Pugilistica lucchese – solo bronzo per Rimanti, sconfitto in semifinale da Manfredi ai campionati italiani

 

si deve accontentare di un bronzo Filippo Rimanti, peso medio (75kg) della Pugilistica Lucchese uscito sconfitto nella semifinale dei campionati italiani élite 1a serie disputata a Massa venerdì 17 dicembre contro Mario Manfredi Frattarelli.

 

 

 

 

 

 

 

 

 

 

 

Un risultato che sposta ancora più in alto l’asticella dei successi raggiunti dal veterano della Pugilistica Lucchese, ma che non può non lasciare un po’ di amaro in bocca. Erano infatti nate grandi aspettative da parte dei suoi sostenitori, ma anche del pugile stesso, specialmente dopo le fasi degli ottavi e dei quarti di finale disputate a Montecatini. Dopo la fine dell’estate, durante la quale aveva accumulato ottimi successi contro avversari degni di nota, aveva vissuto un periodo in chiaroscuro durato tutte le fasi regionali del massimo torneo nazionale, complice anche un infortunio alla mano.

A Montecatini però qualcosa sembrava essere scattato, e Rimanti aveva nuovamente messo in atto prestazioni di alto livello contro avversari particolarmente ostici, che avevano acceso gli animi in vista delle semifinali di Massa, sebbene la sfida fosse più che ardua.

È stato infatti un match dall’elevatissimo tasso tecnico quello di venerdì, anche se il numero di colpi andati a segno da entrambi i lati è stato piuttosto scarso, viste le caratteristiche dei due contendenti. Il lucchese ha portato infatti sul ring il suo classico pugilato agile, fatto di grande mobilità di gambe e di torso, mentre il laziale ha deciso di giocarsela puntando su pochi fulminei colpi sia in attacco che in difesa, per interrompere le iniziative avversarie.

Il match entra subito nel vivo alla prima ripresa, con Manfredi che corre a prendere posizione al centro del ring per poi iniziare ad avanzare costantemente, cercando di mettere alle strette Rimanti, il quale risponde non facendosi trovare grazie ad un ottimo gioco di gambe.

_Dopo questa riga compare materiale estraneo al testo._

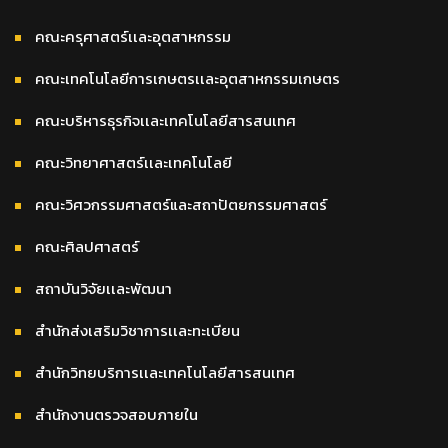
คณะครุศาสตร์เเละอุตสาหกรรม
คณะเทคโนโลยีการเกษตรเเละอุตสาหกรรมเกษตร
คณะบริหารธุรกิจเเละเทคโนโลยีสารสนเทศ
คณะวิทยาศาสตร์เเละเทคโนโลยี
คณะวิศวกรรมศาสตร์และสถาปัตยกรรมศาสตร์
คณะศิลปศาสตร์
สถาบันวิจัยเเละพัฒนา
สำนักส่งเสริมวิชาการเเละทะเบียน
สำนักวิทยบริการเเละเทคโนโลยีสารสนเทศ
สำนักงานตรวจสอบภายใน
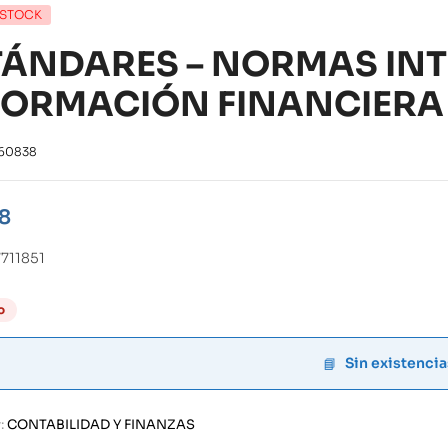
 STOCK
TÁNDARES – NORMAS IN
FORMACIÓN FINANCIERA I
60838
8
711851
o
Sin existencia
:
CONTABILIDAD Y FINANZAS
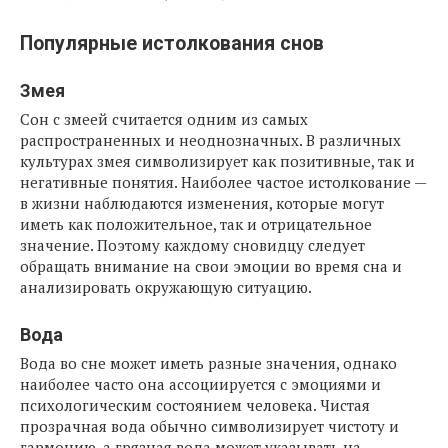
Популярные истолкования снов
Змея
Сон с змеей считается одним из самых
распространенных и неоднозначных. В различных
культурах змея символизирует как позитивные, так и
негативные понятия. Наиболее частое истолкование —
в жизни наблюдаются изменения, которые могут
иметь как положительное, так и отрицательное
значение. Поэтому каждому сновидцу следует
обращать внимание на свои эмоции во время сна и
анализировать окружающую ситуацию.
Вода
Вода во сне может иметь разные значения, однако
наиболее часто она ассоциируется с эмоциями и
психологическим состоянием человека. Чистая
прозрачная вода обычно символизирует чистоту и
гармонию, а грязная вода может указывать на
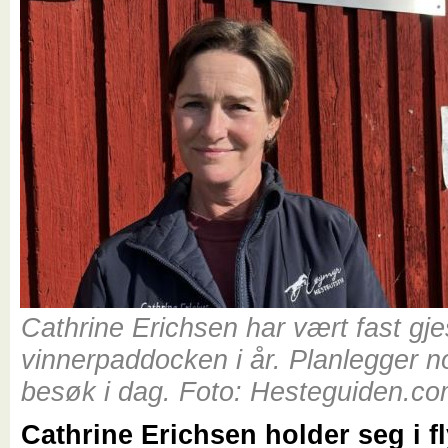
Cathrine Erichsen har vært fast gjes
vinnerpaddocken i år. Planlegger no
besøk i dag. Foto: Hesteguiden.c
Cathrine Erichsen holder seg i f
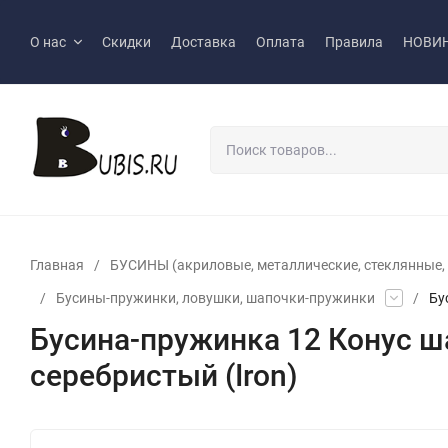
О нас
Скидки
Доставка
Оплата
Правила
НОВИ
Главная
/
БУСИНЫ (акриловые, металлические, стеклянные, р
/
Бусины-пружинки, ловушки, шапочки-пружинки
/
Бу
Бусина-пружинка 12 Конус ш
серебристый (Iron)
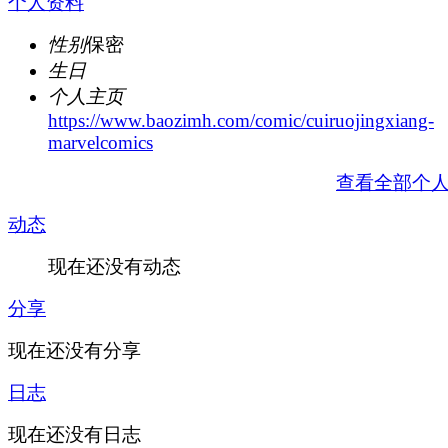
个人资料
性别
保密
生日
个人主页
https://www.baozimh.com/comic/cuiruojingxiang-
marvelcomics
查看全部个
动态
现在还没有动态
分享
现在还没有分享
日志
现在还没有日志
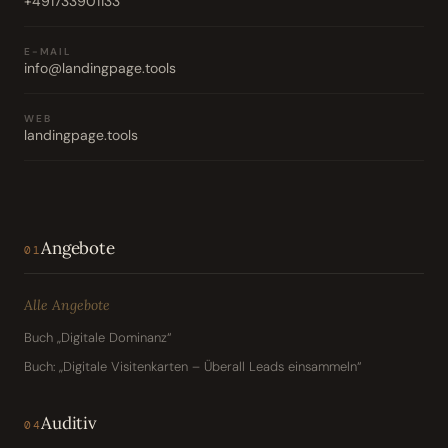
+491733901133
E-MAIL
info@landingpage.tools
WEB
landingpage.tools
Angebote
01
Alle Angebote
Buch „Digitale Dominanz“
Buch: „Digitale Visitenkarten – Überall Leads einsammeln“
Auditiv
04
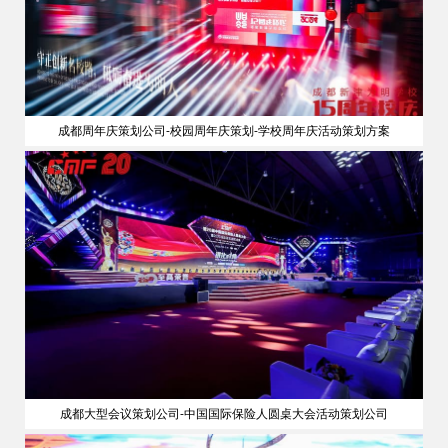
成都周年庆策划公司-校园周年庆策划-学校周年庆活动策划方案
成都大型会议策划公司-中国国际保险人圆桌大会活动策划公司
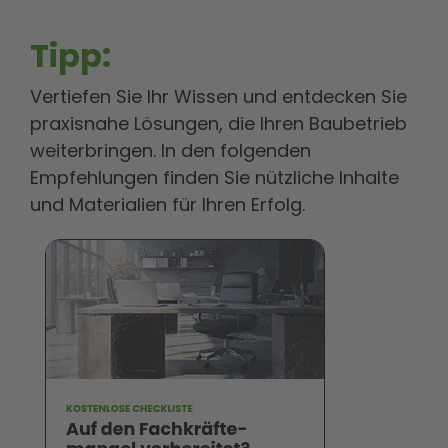
Tipp:
Vertiefen Sie Ihr Wissen und entdecken Sie
praxisnahe Lösungen, die Ihren Baubetrieb
weiterbringen. In den folgenden
Empfehlungen finden Sie nützliche Inhalte
und Materialien für Ihren Erfolg.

È però il primo dei due a dettare il ritmo del match, prendendo l’iniziativa e costringendo il pugile nostrano sulla difensiva, dalla quale riesce a rispondere solo di rado visto che Manfredi è sempre in agguato, in attesa di trovare uno spiraglio. È proprio lui a portarsi a casa nettamente la prima ripresa, grazie al maggior volume di pugni sferrati.

Seconda ripresa in crescendo per Rimanti, che riesce ad emergere più spesso cogliendo in castagna il rivale in alcune occasioni. Il copione però rimane lo stesso del primo round, e l’avversario si aggiudica la ripresa sia per la quantità di colpi sferrati che per la maggiore decisione con cui arrivano al bersaglio, sfruttando spesso i pugni al corpo, più semplice da colpire contro lo sfuggente lucchese.

Sempre in miglioramento per quest’ultimo la terza ripresa, con il laziale che consapevole di aver vinto le prime due, decide di gestire le energie e il match senza esporsi eccessivamente. Anche in questa frazione il lucchese non riesce però a trovare la continuità in attacco che gli viene chiesta a gran voce dall’angolo, ostacolato dai velocissimi e pericolosissimi pugni di replica sferrati da Manfredi, che non gli lascia spazio per tentare di ribaltare l’esito dell’incontro.

Il verdetto è una giusta sconfitta, ma l’impressione è che Rimanti non sia riuscito ad esprimersi al meglio contro questo avversario, che, sempre attento e reattivo, non gli ha mai concesso di lavorare come avrebbe voluto e forse potuto. Si tratta comunque di una chiusura tutto sommato soddisfacente del suo 2021 pugilistico, che lascia sperare ancora in meglio per il prossimo anno.